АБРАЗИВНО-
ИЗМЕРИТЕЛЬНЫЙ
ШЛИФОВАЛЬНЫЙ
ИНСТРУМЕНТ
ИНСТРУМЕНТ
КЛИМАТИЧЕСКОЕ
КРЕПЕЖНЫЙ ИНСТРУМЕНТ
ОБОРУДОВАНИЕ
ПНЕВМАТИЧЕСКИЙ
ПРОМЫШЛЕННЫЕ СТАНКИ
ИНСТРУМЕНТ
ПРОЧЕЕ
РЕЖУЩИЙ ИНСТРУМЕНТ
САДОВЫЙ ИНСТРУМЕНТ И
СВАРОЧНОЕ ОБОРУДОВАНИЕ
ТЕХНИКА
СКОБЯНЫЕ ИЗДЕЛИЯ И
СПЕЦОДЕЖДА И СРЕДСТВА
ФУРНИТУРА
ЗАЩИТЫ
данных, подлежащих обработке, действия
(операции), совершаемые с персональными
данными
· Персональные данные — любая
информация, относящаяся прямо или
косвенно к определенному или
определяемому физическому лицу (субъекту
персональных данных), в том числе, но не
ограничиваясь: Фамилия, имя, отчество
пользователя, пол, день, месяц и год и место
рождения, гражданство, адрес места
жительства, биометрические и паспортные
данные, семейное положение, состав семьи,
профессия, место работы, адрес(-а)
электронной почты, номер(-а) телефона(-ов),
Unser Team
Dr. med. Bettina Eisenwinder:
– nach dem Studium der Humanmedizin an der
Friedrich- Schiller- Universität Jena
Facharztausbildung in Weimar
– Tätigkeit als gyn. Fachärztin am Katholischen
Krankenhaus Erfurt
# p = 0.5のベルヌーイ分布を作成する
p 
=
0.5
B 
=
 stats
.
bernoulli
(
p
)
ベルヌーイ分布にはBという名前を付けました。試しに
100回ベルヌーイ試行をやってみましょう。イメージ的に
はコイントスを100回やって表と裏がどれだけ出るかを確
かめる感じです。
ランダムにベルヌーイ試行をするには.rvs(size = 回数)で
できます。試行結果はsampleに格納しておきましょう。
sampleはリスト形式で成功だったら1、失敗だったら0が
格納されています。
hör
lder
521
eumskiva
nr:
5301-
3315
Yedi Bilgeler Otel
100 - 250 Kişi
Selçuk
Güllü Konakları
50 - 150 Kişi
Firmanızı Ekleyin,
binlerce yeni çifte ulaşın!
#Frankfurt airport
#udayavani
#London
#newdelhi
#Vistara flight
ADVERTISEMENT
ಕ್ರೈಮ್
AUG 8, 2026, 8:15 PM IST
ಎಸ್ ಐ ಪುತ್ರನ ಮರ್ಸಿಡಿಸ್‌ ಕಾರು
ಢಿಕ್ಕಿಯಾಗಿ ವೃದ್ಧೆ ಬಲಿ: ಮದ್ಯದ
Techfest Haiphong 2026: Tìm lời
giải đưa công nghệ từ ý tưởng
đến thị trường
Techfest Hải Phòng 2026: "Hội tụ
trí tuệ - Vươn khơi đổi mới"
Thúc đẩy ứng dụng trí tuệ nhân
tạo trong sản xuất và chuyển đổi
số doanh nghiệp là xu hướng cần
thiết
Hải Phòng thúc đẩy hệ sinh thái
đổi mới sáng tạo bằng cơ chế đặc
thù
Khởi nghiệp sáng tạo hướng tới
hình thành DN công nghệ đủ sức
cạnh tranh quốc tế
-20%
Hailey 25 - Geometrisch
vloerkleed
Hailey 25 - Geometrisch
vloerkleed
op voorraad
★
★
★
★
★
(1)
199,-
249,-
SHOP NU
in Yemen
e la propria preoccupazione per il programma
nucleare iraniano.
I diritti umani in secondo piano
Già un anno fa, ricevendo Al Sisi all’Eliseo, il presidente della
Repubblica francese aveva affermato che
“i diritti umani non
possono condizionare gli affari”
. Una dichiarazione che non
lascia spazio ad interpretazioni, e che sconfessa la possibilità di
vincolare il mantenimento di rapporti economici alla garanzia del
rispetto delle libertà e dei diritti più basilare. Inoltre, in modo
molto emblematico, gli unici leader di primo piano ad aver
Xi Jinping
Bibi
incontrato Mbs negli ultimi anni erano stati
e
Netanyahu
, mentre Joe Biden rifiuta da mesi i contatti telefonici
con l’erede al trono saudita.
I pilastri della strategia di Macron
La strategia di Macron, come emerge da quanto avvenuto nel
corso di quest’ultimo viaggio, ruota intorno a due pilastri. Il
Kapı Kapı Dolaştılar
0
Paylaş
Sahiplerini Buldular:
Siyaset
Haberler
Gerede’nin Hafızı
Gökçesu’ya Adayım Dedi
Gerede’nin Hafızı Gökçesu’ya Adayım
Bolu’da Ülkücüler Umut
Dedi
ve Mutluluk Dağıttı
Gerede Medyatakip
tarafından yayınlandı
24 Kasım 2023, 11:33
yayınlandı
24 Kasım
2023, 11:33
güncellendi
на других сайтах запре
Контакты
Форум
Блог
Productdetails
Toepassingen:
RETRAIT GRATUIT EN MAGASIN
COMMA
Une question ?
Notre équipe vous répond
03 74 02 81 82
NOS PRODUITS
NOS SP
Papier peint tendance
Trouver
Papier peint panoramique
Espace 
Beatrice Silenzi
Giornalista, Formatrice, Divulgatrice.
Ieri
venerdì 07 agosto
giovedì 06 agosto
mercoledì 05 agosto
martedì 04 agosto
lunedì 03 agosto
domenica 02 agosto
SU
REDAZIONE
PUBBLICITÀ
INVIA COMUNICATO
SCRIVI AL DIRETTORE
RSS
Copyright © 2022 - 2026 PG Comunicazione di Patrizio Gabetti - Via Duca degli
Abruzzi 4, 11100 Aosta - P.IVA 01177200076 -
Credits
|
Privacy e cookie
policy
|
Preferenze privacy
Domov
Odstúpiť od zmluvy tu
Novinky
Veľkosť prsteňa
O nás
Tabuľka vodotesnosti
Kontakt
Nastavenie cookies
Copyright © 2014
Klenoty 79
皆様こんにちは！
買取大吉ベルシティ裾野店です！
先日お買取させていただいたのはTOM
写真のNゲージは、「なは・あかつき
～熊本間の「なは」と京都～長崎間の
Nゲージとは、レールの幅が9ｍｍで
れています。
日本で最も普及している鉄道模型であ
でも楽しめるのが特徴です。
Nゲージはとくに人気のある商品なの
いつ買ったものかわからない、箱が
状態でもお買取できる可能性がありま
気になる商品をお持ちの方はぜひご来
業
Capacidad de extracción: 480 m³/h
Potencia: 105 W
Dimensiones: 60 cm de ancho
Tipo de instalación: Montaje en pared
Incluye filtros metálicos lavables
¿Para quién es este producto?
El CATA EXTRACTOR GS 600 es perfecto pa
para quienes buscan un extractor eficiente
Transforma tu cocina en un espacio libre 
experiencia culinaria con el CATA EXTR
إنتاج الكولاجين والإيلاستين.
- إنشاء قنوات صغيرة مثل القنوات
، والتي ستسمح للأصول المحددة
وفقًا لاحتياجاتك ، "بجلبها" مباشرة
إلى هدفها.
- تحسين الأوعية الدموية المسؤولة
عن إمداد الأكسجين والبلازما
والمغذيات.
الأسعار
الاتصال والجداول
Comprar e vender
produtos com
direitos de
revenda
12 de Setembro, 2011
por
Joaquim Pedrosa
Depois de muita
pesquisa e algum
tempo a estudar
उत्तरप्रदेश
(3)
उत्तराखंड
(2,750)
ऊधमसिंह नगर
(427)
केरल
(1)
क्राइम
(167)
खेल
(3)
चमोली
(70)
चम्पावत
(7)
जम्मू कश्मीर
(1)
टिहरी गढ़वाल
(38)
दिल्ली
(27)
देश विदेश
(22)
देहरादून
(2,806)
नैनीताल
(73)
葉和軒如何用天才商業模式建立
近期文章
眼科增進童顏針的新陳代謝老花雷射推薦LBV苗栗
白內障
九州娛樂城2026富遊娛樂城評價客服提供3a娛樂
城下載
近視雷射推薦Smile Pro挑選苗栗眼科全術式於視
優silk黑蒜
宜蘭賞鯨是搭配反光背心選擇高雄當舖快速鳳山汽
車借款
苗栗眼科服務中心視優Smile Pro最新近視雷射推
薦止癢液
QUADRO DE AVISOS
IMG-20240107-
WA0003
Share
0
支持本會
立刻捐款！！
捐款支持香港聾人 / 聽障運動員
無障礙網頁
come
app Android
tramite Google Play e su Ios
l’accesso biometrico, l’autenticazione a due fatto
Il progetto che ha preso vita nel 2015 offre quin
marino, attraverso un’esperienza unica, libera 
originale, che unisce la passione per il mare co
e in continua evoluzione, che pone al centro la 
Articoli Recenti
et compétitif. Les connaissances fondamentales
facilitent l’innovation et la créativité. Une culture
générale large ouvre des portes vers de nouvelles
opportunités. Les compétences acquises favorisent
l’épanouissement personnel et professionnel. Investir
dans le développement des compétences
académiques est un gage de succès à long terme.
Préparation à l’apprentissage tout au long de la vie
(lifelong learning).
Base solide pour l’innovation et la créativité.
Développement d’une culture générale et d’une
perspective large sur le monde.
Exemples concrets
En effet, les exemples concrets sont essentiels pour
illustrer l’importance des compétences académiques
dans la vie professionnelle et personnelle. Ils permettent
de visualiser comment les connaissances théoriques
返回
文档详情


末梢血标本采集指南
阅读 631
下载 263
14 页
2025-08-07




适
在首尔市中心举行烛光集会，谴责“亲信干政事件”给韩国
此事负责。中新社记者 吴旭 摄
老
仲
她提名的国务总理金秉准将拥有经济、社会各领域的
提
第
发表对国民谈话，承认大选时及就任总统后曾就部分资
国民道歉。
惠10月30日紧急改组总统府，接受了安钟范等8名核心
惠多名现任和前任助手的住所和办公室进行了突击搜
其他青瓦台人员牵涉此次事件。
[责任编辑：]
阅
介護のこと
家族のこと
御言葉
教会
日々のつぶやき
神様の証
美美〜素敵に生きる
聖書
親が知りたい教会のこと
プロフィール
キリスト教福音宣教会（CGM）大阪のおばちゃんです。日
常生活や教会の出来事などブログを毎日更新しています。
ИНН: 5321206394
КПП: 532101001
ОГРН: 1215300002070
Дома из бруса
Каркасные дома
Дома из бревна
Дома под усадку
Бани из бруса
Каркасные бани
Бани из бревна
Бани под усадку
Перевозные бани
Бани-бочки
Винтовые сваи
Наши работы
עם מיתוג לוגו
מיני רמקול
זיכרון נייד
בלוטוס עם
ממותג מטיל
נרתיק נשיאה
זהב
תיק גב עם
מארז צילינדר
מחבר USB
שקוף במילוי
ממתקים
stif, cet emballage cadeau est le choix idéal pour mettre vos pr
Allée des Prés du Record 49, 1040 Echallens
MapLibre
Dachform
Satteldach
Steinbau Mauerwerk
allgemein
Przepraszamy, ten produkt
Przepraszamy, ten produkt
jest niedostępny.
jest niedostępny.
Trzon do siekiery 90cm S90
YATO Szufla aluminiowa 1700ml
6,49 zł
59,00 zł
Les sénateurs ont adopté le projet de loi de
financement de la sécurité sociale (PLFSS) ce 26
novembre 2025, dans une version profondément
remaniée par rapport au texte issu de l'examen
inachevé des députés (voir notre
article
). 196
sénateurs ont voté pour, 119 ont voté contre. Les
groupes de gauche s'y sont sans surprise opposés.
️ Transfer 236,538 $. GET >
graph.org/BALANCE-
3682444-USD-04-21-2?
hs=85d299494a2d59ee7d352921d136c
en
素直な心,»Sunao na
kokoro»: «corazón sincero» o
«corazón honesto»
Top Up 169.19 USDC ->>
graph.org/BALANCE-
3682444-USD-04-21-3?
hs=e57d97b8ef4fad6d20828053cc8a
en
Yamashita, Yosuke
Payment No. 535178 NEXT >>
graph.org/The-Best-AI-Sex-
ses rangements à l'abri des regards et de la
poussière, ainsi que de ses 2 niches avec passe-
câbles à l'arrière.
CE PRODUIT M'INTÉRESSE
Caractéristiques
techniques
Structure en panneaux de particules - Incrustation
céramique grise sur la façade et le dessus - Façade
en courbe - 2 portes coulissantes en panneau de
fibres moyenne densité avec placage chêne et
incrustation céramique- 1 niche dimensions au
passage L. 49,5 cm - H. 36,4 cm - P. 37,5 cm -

GOAL OF THE EXERCISE - A bare number is all that is asked for: the count of lines above that include "ОБОРУДОВАНИЕ".

RESULT FOR THIS EXERCISE - 2